_WORK REQUIRED_. Your copy of the entries must be exact, and it must not include the pictures.

Items listed in a dataset:
+ + +

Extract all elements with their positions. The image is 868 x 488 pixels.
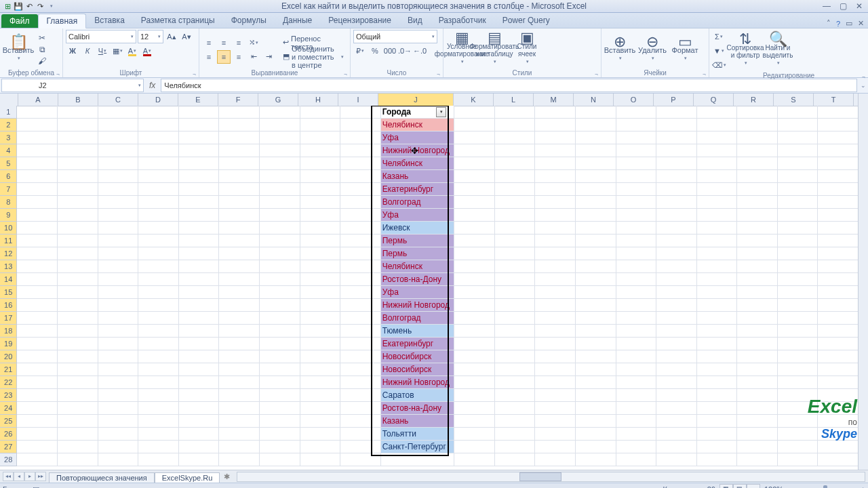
cell-D12[interactable] — [138, 247, 179, 260]
cell-L17[interactable] — [495, 312, 536, 325]
bold-button[interactable]: Ж — [66, 44, 79, 58]
ribbon-tab-0[interactable]: Главная — [38, 14, 87, 28]
cell-S1[interactable] — [778, 106, 818, 119]
cell-N21[interactable] — [576, 363, 616, 376]
cell-N6[interactable] — [576, 170, 616, 183]
cell-M26[interactable] — [535, 428, 576, 441]
cell-T3[interactable] — [818, 131, 859, 144]
cell-P25[interactable] — [656, 415, 697, 428]
cell-E4[interactable] — [179, 144, 220, 157]
row-header-15[interactable]: 15 — [0, 286, 17, 299]
cell-L20[interactable] — [495, 350, 536, 363]
cell-Q24[interactable] — [697, 402, 738, 415]
cell-M7[interactable] — [535, 183, 576, 196]
cell-Q1[interactable] — [697, 106, 738, 119]
cell-M20[interactable] — [535, 350, 576, 363]
cell-M14[interactable] — [535, 273, 576, 286]
cell-T28[interactable] — [818, 453, 859, 466]
cell-O11[interactable] — [616, 235, 657, 247]
cell-I25[interactable] — [340, 415, 381, 428]
cell-R2[interactable] — [737, 119, 778, 131]
cell-Q25[interactable] — [697, 415, 738, 428]
cell-B8[interactable] — [58, 196, 98, 209]
cell-H23[interactable] — [300, 389, 341, 402]
col-header-T[interactable]: T — [814, 94, 854, 106]
cell-Q17[interactable] — [697, 312, 738, 325]
cell-Q13[interactable] — [697, 260, 738, 273]
cell-P23[interactable] — [656, 389, 697, 402]
cell-S15[interactable] — [778, 286, 818, 299]
cell-H25[interactable] — [300, 415, 341, 428]
percent-icon[interactable]: % — [368, 44, 382, 58]
cell-C24[interactable] — [98, 402, 139, 415]
cell-P16[interactable] — [656, 299, 697, 312]
cell-F16[interactable] — [219, 299, 260, 312]
ribbon-tab-4[interactable]: Данные — [275, 14, 320, 28]
cell-Q7[interactable] — [697, 183, 738, 196]
cell-H10[interactable] — [300, 222, 341, 235]
cell-H9[interactable] — [300, 209, 341, 222]
cell-A12[interactable] — [17, 247, 58, 260]
cell-M19[interactable] — [535, 338, 576, 350]
cell-O25[interactable] — [616, 415, 657, 428]
cell-R11[interactable] — [737, 235, 778, 247]
row-header-13[interactable]: 13 — [0, 260, 17, 273]
cell-K22[interactable] — [454, 376, 495, 389]
cell-A16[interactable] — [17, 299, 58, 312]
cell-F2[interactable] — [219, 119, 260, 131]
cell-P5[interactable] — [656, 157, 697, 170]
cell-E26[interactable] — [179, 428, 220, 441]
cell-O15[interactable] — [616, 286, 657, 299]
cell-S19[interactable] — [778, 338, 818, 350]
align-left-icon[interactable]: ≡ — [202, 50, 216, 64]
cell-J3[interactable]: Уфа — [381, 131, 455, 144]
cell-J13[interactable]: Челябинск — [381, 260, 455, 273]
cell-R16[interactable] — [737, 299, 778, 312]
inc-decimal-icon[interactable]: .0→ — [398, 44, 412, 58]
close-button[interactable]: ✕ — [854, 1, 864, 11]
cell-K25[interactable] — [454, 415, 495, 428]
zoom-in-icon[interactable]: + — [861, 485, 865, 488]
cell-H19[interactable] — [300, 338, 341, 350]
align-top-icon[interactable]: ≡ — [202, 36, 216, 49]
cell-I17[interactable] — [340, 312, 381, 325]
cell-L6[interactable] — [495, 170, 536, 183]
cell-D2[interactable] — [138, 119, 179, 131]
view-buttons[interactable]: ▦▤▭ — [719, 484, 760, 488]
cell-K10[interactable] — [454, 222, 495, 235]
cell-B13[interactable] — [58, 260, 98, 273]
cell-I18[interactable] — [340, 325, 381, 338]
cell-D9[interactable] — [138, 209, 179, 222]
cell-E5[interactable] — [179, 157, 220, 170]
cell-G16[interactable] — [260, 299, 300, 312]
cell-Q14[interactable] — [697, 273, 738, 286]
cell-O12[interactable] — [616, 247, 657, 260]
cell-J18[interactable]: Тюмень — [381, 325, 455, 338]
cell-R23[interactable] — [737, 389, 778, 402]
cell-F8[interactable] — [219, 196, 260, 209]
cell-H3[interactable] — [300, 131, 341, 144]
cell-H17[interactable] — [300, 312, 341, 325]
cell-D21[interactable] — [138, 363, 179, 376]
cell-B23[interactable] — [58, 389, 98, 402]
cell-P18[interactable] — [656, 325, 697, 338]
cell-H14[interactable] — [300, 273, 341, 286]
cell-J20[interactable]: Новосибирск — [381, 350, 455, 363]
cell-O23[interactable] — [616, 389, 657, 402]
cell-F25[interactable] — [219, 415, 260, 428]
cell-E19[interactable] — [179, 338, 220, 350]
cell-J24[interactable]: Ростов-на-Дону — [381, 402, 455, 415]
cell-Q9[interactable] — [697, 209, 738, 222]
cell-T11[interactable] — [818, 235, 859, 247]
cell-G25[interactable] — [260, 415, 300, 428]
row-header-27[interactable]: 27 — [0, 441, 17, 453]
cell-H4[interactable] — [300, 144, 341, 157]
grid-rows[interactable]: 1Города2Челябинск3Уфа4Нижний Новгород5Че… — [0, 106, 859, 470]
cell-J8[interactable]: Волгоград — [381, 196, 455, 209]
cell-F27[interactable] — [219, 441, 260, 453]
col-header-O[interactable]: O — [614, 94, 654, 106]
cell-E25[interactable] — [179, 415, 220, 428]
cell-D8[interactable] — [138, 196, 179, 209]
cell-F20[interactable] — [219, 350, 260, 363]
ribbon-tab-2[interactable]: Разметка страницы — [133, 14, 223, 28]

+ + +

_OUTPUT OF THE TASK_.
Extract all elements with their positions. The image is 868 x 488 pixels.
cell-D12[interactable] — [138, 247, 179, 260]
cell-L17[interactable] — [495, 312, 536, 325]
bold-button[interactable]: Ж — [66, 44, 79, 58]
ribbon-tab-0[interactable]: Главная — [38, 14, 87, 28]
cell-S1[interactable] — [778, 106, 818, 119]
cell-N21[interactable] — [576, 363, 616, 376]
cell-N6[interactable] — [576, 170, 616, 183]
cell-M26[interactable] — [535, 428, 576, 441]
cell-T3[interactable] — [818, 131, 859, 144]
cell-P25[interactable] — [656, 415, 697, 428]
cell-E4[interactable] — [179, 144, 220, 157]
row-header-15[interactable]: 15 — [0, 286, 17, 299]
cell-L20[interactable] — [495, 350, 536, 363]
cell-Q24[interactable] — [697, 402, 738, 415]
cell-M7[interactable] — [535, 183, 576, 196]
cell-Q1[interactable] — [697, 106, 738, 119]
cell-M20[interactable] — [535, 350, 576, 363]
cell-M14[interactable] — [535, 273, 576, 286]
cell-T28[interactable] — [818, 453, 859, 466]
cell-O11[interactable] — [616, 235, 657, 247]
cell-I25[interactable] — [340, 415, 381, 428]
cell-R2[interactable] — [737, 119, 778, 131]
cell-Q25[interactable] — [697, 415, 738, 428]
cell-B8[interactable] — [58, 196, 98, 209]
cell-H23[interactable] — [300, 389, 341, 402]
col-header-T[interactable]: T — [814, 94, 854, 106]
cell-Q17[interactable] — [697, 312, 738, 325]
cell-Q13[interactable] — [697, 260, 738, 273]
cell-P23[interactable] — [656, 389, 697, 402]
cell-S15[interactable] — [778, 286, 818, 299]
cell-H25[interactable] — [300, 415, 341, 428]
percent-icon[interactable]: % — [368, 44, 382, 58]
cell-C24[interactable] — [98, 402, 139, 415]
cell-P16[interactable] — [656, 299, 697, 312]
cell-F16[interactable] — [219, 299, 260, 312]
ribbon-tab-4[interactable]: Данные — [275, 14, 320, 28]
cell-Q7[interactable] — [697, 183, 738, 196]
cell-H10[interactable] — [300, 222, 341, 235]
cell-H9[interactable] — [300, 209, 341, 222]
cell-A12[interactable] — [17, 247, 58, 260]
cell-M19[interactable] — [535, 338, 576, 350]
cell-O25[interactable] — [616, 415, 657, 428]
cell-R11[interactable] — [737, 235, 778, 247]
row-header-13[interactable]: 13 — [0, 260, 17, 273]
cell-K22[interactable] — [454, 376, 495, 389]
cell-A16[interactable] — [17, 299, 58, 312]
cell-F2[interactable] — [219, 119, 260, 131]
cell-P5[interactable] — [656, 157, 697, 170]
cell-E26[interactable] — [179, 428, 220, 441]
cell-O15[interactable] — [616, 286, 657, 299]
cell-S19[interactable] — [778, 338, 818, 350]
align-left-icon[interactable]: ≡ — [202, 50, 216, 64]
cell-J3[interactable]: Уфа — [381, 131, 455, 144]
cell-J13[interactable]: Челябинск — [381, 260, 455, 273]
cell-R16[interactable] — [737, 299, 778, 312]
inc-decimal-icon[interactable]: .0→ — [398, 44, 412, 58]
close-button[interactable]: ✕ — [854, 1, 864, 11]
cell-K25[interactable] — [454, 415, 495, 428]
zoom-in-icon[interactable]: + — [861, 485, 865, 488]
cell-H19[interactable] — [300, 338, 341, 350]
align-top-icon[interactable]: ≡ — [202, 36, 216, 49]
cell-I17[interactable] — [340, 312, 381, 325]
cell-L6[interactable] — [495, 170, 536, 183]
cell-D2[interactable] — [138, 119, 179, 131]
view-buttons[interactable]: ▦▤▭ — [719, 484, 760, 488]
cell-K10[interactable] — [454, 222, 495, 235]
cell-B13[interactable] — [58, 260, 98, 273]
cell-I18[interactable] — [340, 325, 381, 338]
cell-D9[interactable] — [138, 209, 179, 222]
cell-E5[interactable] — [179, 157, 220, 170]
cell-G16[interactable] — [260, 299, 300, 312]
cell-Q14[interactable] — [697, 273, 738, 286]
cell-O12[interactable] — [616, 247, 657, 260]
cell-J18[interactable]: Тюмень — [381, 325, 455, 338]
cell-R23[interactable] — [737, 389, 778, 402]
cell-F8[interactable] — [219, 196, 260, 209]
cell-H3[interactable] — [300, 131, 341, 144]
cell-H17[interactable] — [300, 312, 341, 325]
cell-D21[interactable] — [138, 363, 179, 376]
cell-B23[interactable] — [58, 389, 98, 402]
cell-P18[interactable] — [656, 325, 697, 338]
cell-H14[interactable] — [300, 273, 341, 286]
cell-J20[interactable]: Новосибирск — [381, 350, 455, 363]
cell-O23[interactable] — [616, 389, 657, 402]
cell-F25[interactable] — [219, 415, 260, 428]
cell-E19[interactable] — [179, 338, 220, 350]
cell-J24[interactable]: Ростов-на-Дону — [381, 402, 455, 415]
cell-Q9[interactable] — [697, 209, 738, 222]
cell-T11[interactable] — [818, 235, 859, 247]
cell-G25[interactable] — [260, 415, 300, 428]
row-header-27[interactable]: 27 — [0, 441, 17, 453]
cell-H4[interactable] — [300, 144, 341, 157]
grid-rows[interactable]: 1Города2Челябинск3Уфа4Нижний Новгород5Че… — [0, 106, 859, 470]
cell-J8[interactable]: Волгоград — [381, 196, 455, 209]
cell-F27[interactable] — [219, 441, 260, 453]
col-header-O[interactable]: O — [614, 94, 654, 106]
cell-E25[interactable] — [179, 415, 220, 428]
cell-D8[interactable] — [138, 196, 179, 209]
cell-F20[interactable] — [219, 350, 260, 363]
ribbon-tab-2[interactable]: Разметка страницы — [133, 14, 223, 28]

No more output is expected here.